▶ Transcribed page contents
☆ ☆ ☆ ☆ ☆ ☆ ☆

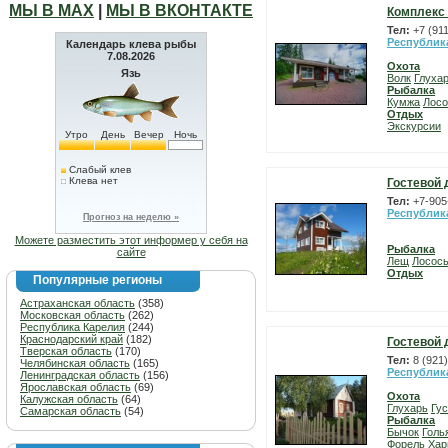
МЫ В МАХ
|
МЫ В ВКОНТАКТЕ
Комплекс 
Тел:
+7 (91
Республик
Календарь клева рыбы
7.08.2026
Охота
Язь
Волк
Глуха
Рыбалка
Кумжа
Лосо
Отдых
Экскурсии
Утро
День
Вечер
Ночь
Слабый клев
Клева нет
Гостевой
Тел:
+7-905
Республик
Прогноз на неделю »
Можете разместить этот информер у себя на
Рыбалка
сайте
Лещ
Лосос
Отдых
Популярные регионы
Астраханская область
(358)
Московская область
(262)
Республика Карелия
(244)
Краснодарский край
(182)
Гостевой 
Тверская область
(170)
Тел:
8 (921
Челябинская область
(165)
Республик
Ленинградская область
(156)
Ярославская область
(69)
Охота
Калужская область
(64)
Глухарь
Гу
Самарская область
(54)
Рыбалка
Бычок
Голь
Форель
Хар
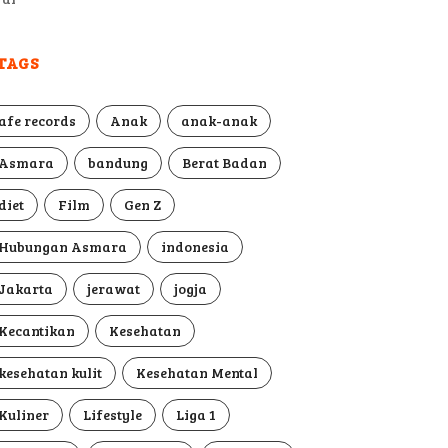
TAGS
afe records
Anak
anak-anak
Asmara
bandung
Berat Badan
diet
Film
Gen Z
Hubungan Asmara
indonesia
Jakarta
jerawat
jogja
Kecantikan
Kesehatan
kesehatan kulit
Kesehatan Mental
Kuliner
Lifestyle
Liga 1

☆ ☆ ☆ ☆ ☆ ☆ ☆

Copy down each line in the entries that has the word "область".

Астраханская область
Московская область
Тверская область
Челябинская область
Ленинградская область
Ярославская область
Калужская область
Самарская область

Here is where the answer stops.